Karl A. T. Makepeace (Victoria / CA), Pallab Bhowmick (Victoria / CA), David Goodlett (Victoria / CA), Peter van Veelen (Leiden / NL), Christoph H. Borchers (Montreal / CA), Yassene Mohammed (Leiden / NL; Montreal / CA)
Proteogenomics integrates additional genomic information with proteomic characterization to enable the identification of protein variants specific to a genotype. To that end, proteogenomic characterization of, for example, a human sample, is the personalized proteomic analysis of the sample based on the genomic data of that person.

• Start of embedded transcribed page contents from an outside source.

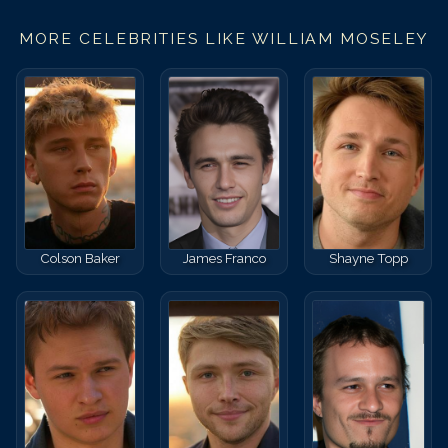
MORE CELEBRITIES LIKE
WILLIAM MOSELEY
Colson Baker
James Franco
Shayne Topp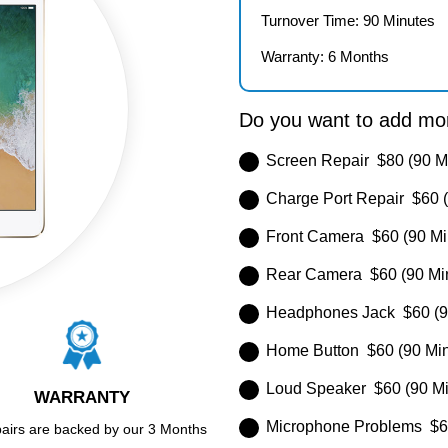
Turnover Time: 90 Minutes
Warranty: 6 Months
Do you want to add mor
Screen Repair $80 (90 M
Charge Port Repair $60 (
Front Camera $60 (90 Mi
Rear Camera $60 (90 Mi
Headphones Jack $60 (9
Home Button $60 (90 Min
Loud Speaker $60 (90 Mi
WARRANTY
Microphone Problems $60
pairs are backed by our 3 Months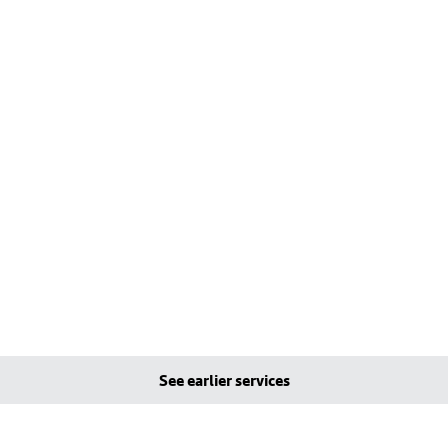
See earlier services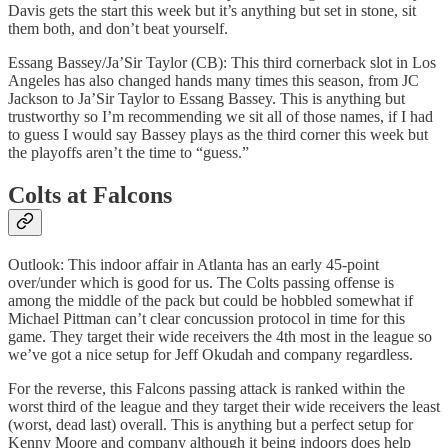
Davis gets the start this week but it’s anything but set in stone, sit
them both, and don’t beat yourself.
Essang Bassey/Ja’Sir Taylor (CB): This third cornerback slot in Los
Angeles has also changed hands many times this season, from JC
Jackson to Ja’Sir Taylor to Essang Bassey. This is anything but
trustworthy so I’m recommending we sit all of those names, if I had
to guess I would say Bassey plays as the third corner this week but
the playoffs aren’t the time to “guess.”
Colts at Falcons
Outlook: This indoor affair in Atlanta has an early 45-point
over/under which is good for us. The Colts passing offense is
among the middle of the pack but could be hobbled somewhat if
Michael Pittman can’t clear concussion protocol in time for this
game. They target their wide receivers the 4th most in the league so
we’ve got a nice setup for Jeff Okudah and company regardless.
For the reverse, this Falcons passing attack is ranked within the
worst third of the league and they target their wide receivers the least
(worst, dead last) overall. This is anything but a perfect setup for
Kenny Moore and company although it being indoors does help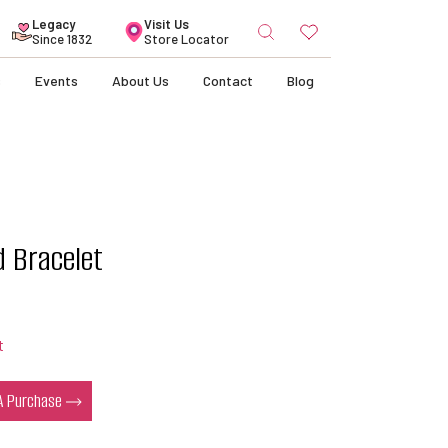
Search
Legacy
Visit Us
for:
Since 1832
Store Locator
s
Events
About Us
Contact
Blog
d Bracelet
t
 A Purchase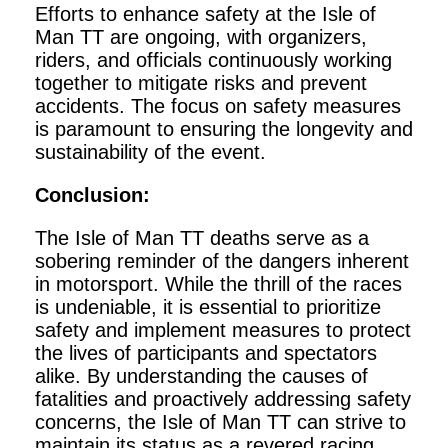
Efforts to enhance safety at the Isle of
Man TT are ongoing, with organizers,
riders, and officials continuously working
together to mitigate risks and prevent
accidents. The focus on safety measures
is paramount to ensuring the longevity and
sustainability of the event.
Conclusion:
The Isle of Man TT deaths serve as a
sobering reminder of the dangers inherent
in motorsport. While the thrill of the races
is undeniable, it is essential to prioritize
safety and implement measures to protect
the lives of participants and spectators
alike. By understanding the causes of
fatalities and proactively addressing safety
concerns, the Isle of Man TT can strive to
maintain its status as a revered racing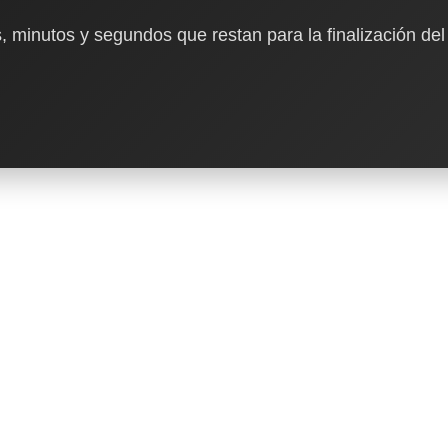
, minutos y segundos que restan para la finalización del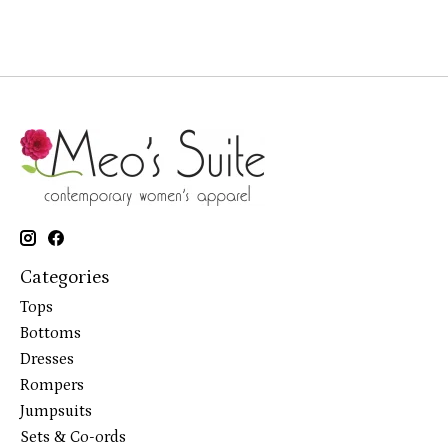
Categories
Tops
Bottoms
Dresses
Rompers
Jumpsuits
Sets & Co-ords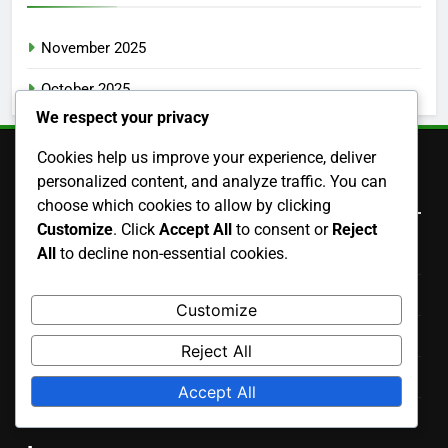
November 2025
October 2025
We respect your privacy
Cookies help us improve your experience, deliver
personalized content, and analyze traffic. You can
Legal
choose which cookies to allow by clicking
Customize
. Click
Accept All
to consent or
Reject
All
to decline non-essential cookies.
Cookies & Tracking
Terms of Service
Customize
Contact Us
Reject All
Your Privacy
Accept All
Who We Are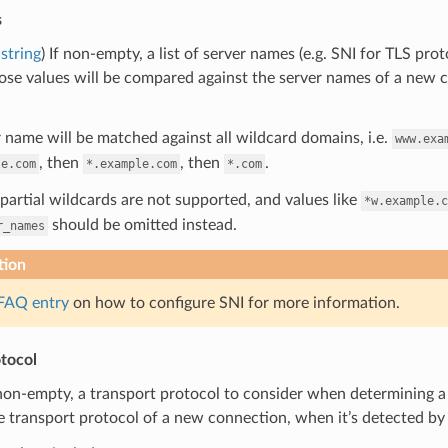
s
string
) If non-empty, a list of server names (e.g. SNI for TLS pro
se values will be compared against the server names of a new c
 name will be matched against all wildcard domains, i.e.
www.exa
, then
, then
.
le.com
*.example.com
*.com
partial wildcards are not supported, and values like
*w.example.c
should be omitted instead.
r_names
tion
FAQ entry
on how to configure SNI for more information.
tocol
 non-empty, a transport protocol to consider when determining a 
e transport protocol of a new connection, when it’s detected by on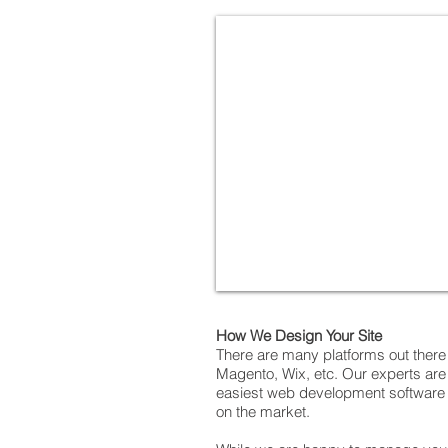
How We Design Your Site
There are many platforms out ther
Magento, Wix, etc. Our experts are 
easiest web development software to
on the market.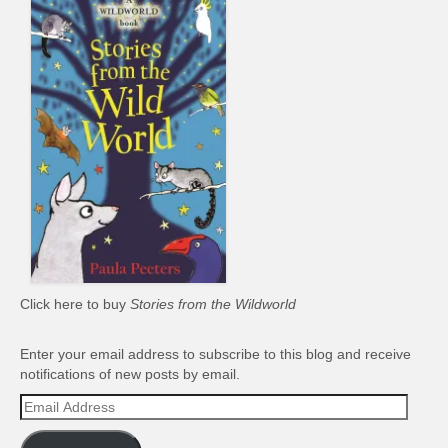
Click here to buy
Stories from the Wildworld
Enter your email address to subscribe to this blog and receive
notifications of new posts by email.
Email
Address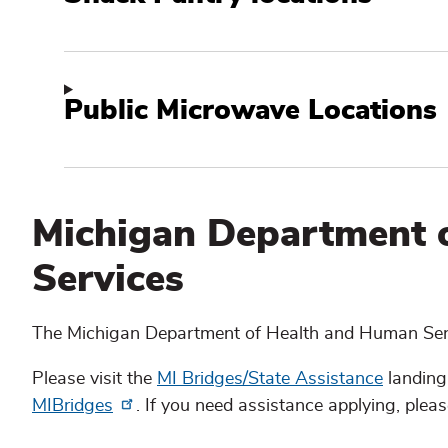
Public Microwave Locations
Michigan Department 
Services
The Michigan Department of Health and Human Serv
Please visit the
MI Bridges/State Assistance
landing
MIBridges
. If you need assistance applying, please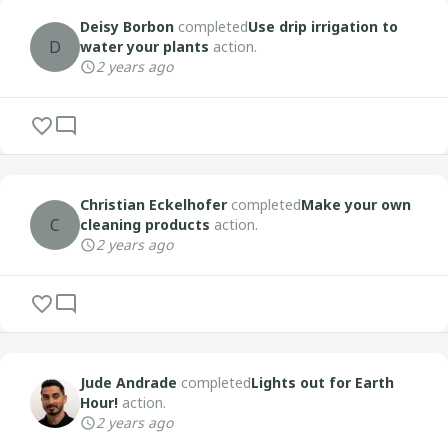
Deisy Borbon
completed
Use drip irrigation to
D
water your plants
action.
2 years ago
Christian Eckelhofer
completed
Make your own
C
cleaning products
action.
2 years ago
Jude Andrade
completed
Lights out for Earth
Hour!
action.
2 years ago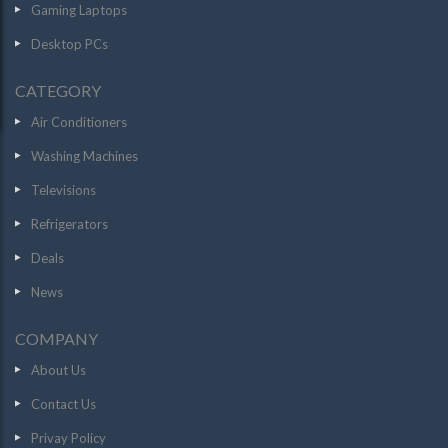
Gaming Laptops
Desktop PCs
CATEGORY
Air Conditioners
Washing Machines
Televisions
Refrigerators
Deals
News
COMPANY
About Us
Contact Us
Privay Policy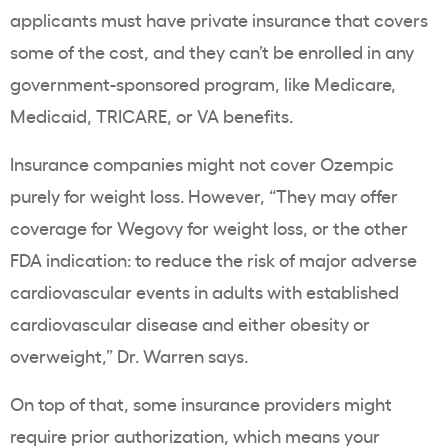
applicants must have private insurance that covers
some of the cost, and they can’t be enrolled in any
government-sponsored program, like
Medicare
,
Medicaid
, TRICARE, or VA benefits.
Insurance companies
might not cover
Ozempic
purely for
weight loss
. However, “They may offer
coverage for
Wegovy
for
weight loss
, or the other
FDA indication: to reduce the risk of major adverse
cardiovascular events
in adults with established
cardiovascular
disease and either
obesity
or
overweight,” Dr. Warren says.
On top of that, some
insurance providers
might
require
prior authorization
, which means your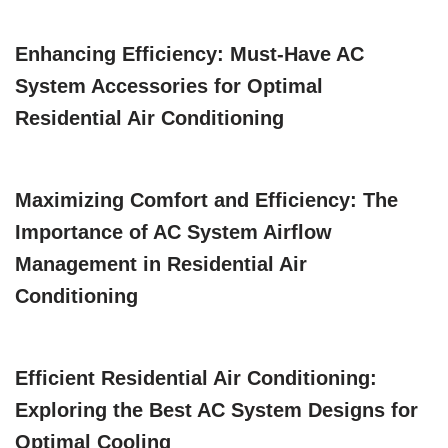
Enhancing Efficiency: Must-Have AC
System Accessories for Optimal
Residential Air Conditioning
Maximizing Comfort and Efficiency: The
Importance of AC System Airflow
Management in Residential Air
Conditioning
Efficient Residential Air Conditioning:
Exploring the Best AC System Designs for
Optimal Cooling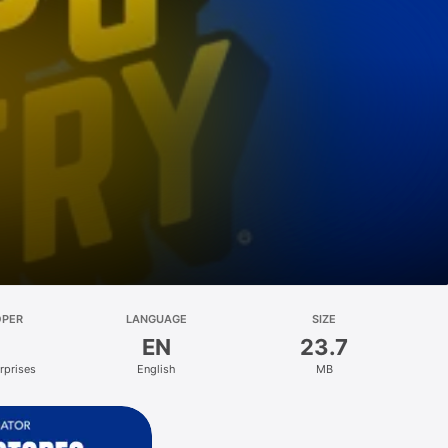
OPER
LANGUAGE
SIZE
EN
23.7
rprises
English
MB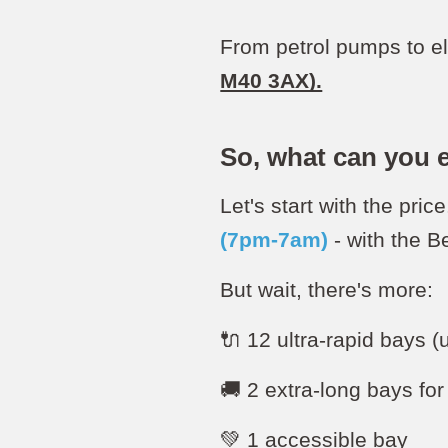
From petrol pumps to el
M40 3AX).
So, what can you 
Let's start with the price.
(7pm-7am)
- with the 
But wait, there's more:
🔌 12 ultra-rapid bays 
🚚 2 extra-long bays fo
💚 1 accessible bay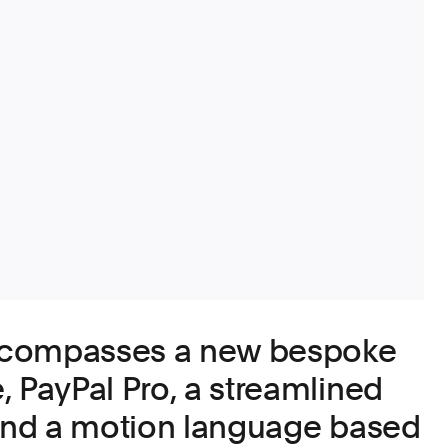
ncompasses a new bespoke
, PayPal Pro, a streamlined
 and a motion language based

We have developed Proteogenomic Improved and Guided Quantification Pipeline – PIGQpipe, a software tool to design targeted proteogenomic experiments. PIGQpipe draws upon our experimentally-derived assay development experience and integrates that with data from public online databases to facilitate targeted proteogenomics assay design. PIGQpipe features interfaces for Genomic Data Commons (GDC) and Ensembl data. GDC curates and provides access to somatic mutations identified in cancer patients, while Ensembl documents a broader range including both germline and somatic mutations, across multiple species (Figure 1). Our tool facilitates also analysis of COSMIC Cell Lines Project (CLP) data. To process the genomic data, we developed a set of routines packaged as an R library. This library features parsing functionality for Human Genome Variation Society (HGVS) nomenclature, enabling the prediction of potential protein consequences from standardized genetic variant descriptions. This is crucial, as variants like frameshift, termination, and untranslated region (UTR) variants, require more advanced handling logic than simple single amino acid substitution. This feature allows our pipeline to integrate with various databases and pipelines focused on genomic variants.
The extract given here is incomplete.